Gunilda y DogDark miraron en esa dirección, hacia el zombi que todavía yacía desmontado en pedazos a los pies del soldado.

—Yo es que solo quería hacer una pregunta… —insistió el pobre.

La bruja y el soldado se miraron intencionadamente. Gunilda se inclinó sobre el mostrador:

¡Oiga, usted! —aulló en dirección al zombi—. ¿No ve que me ha puesto el suelo perdido? ¡Esto es una clara infracción del Reglamento Ministerial! ¡Está dañando instalaciones gubernamentales! ¡LE IMPONGO UNA SANCIÓN DE VARIAS HORAS DE SERVICIOS COMUNITARIOS! —le gritó, señalándolo con un dedo.

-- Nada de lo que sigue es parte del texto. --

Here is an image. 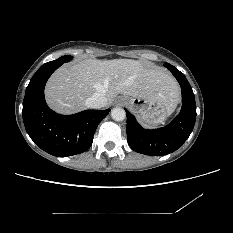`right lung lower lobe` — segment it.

—¿Y en qué consisten esos servicios? —preguntó el pobre zombi, al borde de las lágrimas.

—En cuidar de mis hijos hasta que yo vuelva. Ah, y planchar una montaña de ropa que se me ha acumulado. Odio planchar —aclaró a DogDark, por lo bajini—, y en esta birria de varita no tengo el Hechizo Planchador. ¡Ay, qué vida más dura!